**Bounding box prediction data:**
----------

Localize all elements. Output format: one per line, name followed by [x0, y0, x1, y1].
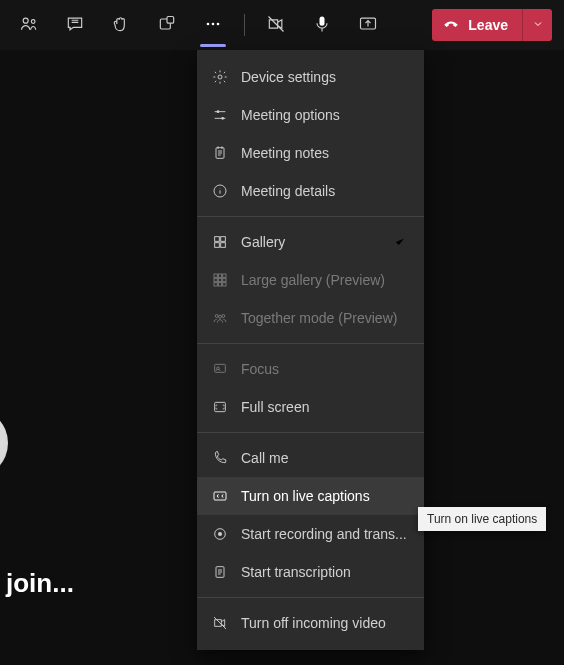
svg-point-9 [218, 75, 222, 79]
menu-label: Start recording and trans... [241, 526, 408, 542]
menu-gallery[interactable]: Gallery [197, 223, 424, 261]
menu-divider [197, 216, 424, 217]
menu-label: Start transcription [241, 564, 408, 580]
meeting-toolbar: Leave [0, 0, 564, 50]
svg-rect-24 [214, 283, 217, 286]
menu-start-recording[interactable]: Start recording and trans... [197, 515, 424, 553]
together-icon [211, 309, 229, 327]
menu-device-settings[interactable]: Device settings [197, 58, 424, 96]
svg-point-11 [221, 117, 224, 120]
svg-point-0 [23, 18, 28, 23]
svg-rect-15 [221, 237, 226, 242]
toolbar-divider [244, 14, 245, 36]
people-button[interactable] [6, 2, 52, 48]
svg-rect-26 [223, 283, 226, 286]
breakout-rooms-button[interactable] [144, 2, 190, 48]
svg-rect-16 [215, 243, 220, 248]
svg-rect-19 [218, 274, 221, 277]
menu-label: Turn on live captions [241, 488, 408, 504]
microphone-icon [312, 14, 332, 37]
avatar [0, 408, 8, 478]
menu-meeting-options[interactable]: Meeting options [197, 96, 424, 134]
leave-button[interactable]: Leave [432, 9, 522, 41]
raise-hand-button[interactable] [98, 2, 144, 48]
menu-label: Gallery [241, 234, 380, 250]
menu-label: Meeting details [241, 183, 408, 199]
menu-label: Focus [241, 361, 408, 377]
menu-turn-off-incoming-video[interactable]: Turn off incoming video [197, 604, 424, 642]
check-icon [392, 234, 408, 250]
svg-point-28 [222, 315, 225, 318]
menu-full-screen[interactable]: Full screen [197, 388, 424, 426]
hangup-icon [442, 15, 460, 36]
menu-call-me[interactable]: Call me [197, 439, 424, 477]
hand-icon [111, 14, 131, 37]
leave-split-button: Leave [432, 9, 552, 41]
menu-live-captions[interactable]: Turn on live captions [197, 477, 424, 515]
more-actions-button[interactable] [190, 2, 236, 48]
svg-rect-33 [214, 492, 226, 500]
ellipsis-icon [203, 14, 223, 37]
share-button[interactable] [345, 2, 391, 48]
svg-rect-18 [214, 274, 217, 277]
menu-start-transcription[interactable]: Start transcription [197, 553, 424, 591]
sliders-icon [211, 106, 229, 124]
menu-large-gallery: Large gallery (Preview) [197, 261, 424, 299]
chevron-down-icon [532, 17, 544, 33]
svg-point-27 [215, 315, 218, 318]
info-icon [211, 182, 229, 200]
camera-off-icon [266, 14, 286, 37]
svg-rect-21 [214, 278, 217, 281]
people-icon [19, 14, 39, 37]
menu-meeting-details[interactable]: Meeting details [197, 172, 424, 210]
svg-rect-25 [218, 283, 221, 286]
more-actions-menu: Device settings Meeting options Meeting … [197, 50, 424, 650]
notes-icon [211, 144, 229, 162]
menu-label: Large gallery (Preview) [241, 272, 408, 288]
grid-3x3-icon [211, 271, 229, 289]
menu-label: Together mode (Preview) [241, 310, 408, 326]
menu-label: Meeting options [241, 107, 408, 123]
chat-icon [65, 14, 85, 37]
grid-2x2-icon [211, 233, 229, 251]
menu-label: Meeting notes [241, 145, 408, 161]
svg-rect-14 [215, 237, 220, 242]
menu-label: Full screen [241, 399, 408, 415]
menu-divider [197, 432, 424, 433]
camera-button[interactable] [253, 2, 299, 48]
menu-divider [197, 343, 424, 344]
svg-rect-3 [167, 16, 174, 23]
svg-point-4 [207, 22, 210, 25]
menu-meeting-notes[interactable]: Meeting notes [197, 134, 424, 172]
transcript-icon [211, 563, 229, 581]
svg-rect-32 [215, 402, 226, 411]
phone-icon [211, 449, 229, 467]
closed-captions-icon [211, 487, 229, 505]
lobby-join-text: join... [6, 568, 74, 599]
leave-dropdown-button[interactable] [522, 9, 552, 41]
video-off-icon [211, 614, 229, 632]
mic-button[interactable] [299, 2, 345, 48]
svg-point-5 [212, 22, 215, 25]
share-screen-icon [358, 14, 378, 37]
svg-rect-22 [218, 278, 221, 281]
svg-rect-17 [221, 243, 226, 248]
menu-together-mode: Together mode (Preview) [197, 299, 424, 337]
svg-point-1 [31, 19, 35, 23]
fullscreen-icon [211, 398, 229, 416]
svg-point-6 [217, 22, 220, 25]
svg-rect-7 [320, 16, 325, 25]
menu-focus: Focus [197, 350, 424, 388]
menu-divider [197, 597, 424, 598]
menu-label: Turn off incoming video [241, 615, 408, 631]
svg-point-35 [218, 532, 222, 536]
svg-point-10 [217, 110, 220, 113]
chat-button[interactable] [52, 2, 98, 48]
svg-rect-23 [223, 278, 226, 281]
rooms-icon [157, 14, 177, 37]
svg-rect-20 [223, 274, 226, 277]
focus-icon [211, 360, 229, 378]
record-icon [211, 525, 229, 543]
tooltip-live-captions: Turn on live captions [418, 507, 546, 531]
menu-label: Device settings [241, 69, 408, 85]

----------

**WHAT THE TASK ASKS:**
Pull every line containing "transcription" out of the data above.

**PROBLEM SOLUTION:**
menu-label: Start transcription [241, 564, 408, 580]
menu-start-transcription[interactable]: Start transcription [197, 553, 424, 591]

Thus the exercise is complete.